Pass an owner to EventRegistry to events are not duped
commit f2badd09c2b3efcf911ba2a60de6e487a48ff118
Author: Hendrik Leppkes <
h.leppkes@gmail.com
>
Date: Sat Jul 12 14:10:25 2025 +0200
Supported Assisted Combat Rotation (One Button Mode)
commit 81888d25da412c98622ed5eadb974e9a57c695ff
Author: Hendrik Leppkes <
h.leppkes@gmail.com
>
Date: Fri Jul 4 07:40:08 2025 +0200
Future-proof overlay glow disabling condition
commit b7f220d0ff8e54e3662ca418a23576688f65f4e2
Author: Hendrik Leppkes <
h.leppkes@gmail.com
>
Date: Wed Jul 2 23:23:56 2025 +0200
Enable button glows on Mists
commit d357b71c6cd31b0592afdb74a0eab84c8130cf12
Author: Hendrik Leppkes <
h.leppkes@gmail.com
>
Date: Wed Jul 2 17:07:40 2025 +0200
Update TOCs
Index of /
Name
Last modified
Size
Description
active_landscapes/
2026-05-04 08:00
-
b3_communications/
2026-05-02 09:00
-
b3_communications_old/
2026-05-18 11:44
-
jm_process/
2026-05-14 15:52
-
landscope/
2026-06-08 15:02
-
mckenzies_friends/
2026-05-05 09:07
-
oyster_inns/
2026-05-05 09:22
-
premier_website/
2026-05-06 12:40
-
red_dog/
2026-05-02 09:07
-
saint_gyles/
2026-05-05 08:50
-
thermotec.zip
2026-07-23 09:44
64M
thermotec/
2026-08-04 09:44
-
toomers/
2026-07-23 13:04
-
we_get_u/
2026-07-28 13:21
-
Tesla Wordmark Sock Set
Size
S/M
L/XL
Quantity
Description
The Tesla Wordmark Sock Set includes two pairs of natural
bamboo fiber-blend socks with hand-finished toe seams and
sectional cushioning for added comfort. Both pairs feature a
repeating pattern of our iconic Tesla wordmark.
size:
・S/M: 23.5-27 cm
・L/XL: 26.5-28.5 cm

_What is needed_.
Only an exact reproduction of the lines from the one with "2026-05-05 09:07" to the end of the listing is expected.

_Completed exercise_.
2026-05-05 09:07
-
oyster_inns/
2026-05-05 09:22
-
premier_website/
2026-05-06 12:40
-
red_dog/
2026-05-02 09:07
-
saint_gyles/
2026-05-05 08:50
-
thermotec.zip
2026-07-23 09:44
64M
thermotec/
2026-08-04 09:44
-
toomers/
2026-07-23 13:04
-
we_get_u/
2026-07-28 13:21
-
Tesla Wordmark Sock Set
Size
S/M
L/XL
Quantity
Description
The Tesla Wordmark Sock Set includes two pairs of natural
bamboo fiber-blend socks with hand-finished toe seams and
sectional cushioning for added comfort. Both pairs feature a
repeating pattern of our iconic Tesla wordmark.
size:
・S/M: 23.5-27 cm
・L/XL: 26.5-28.5 cm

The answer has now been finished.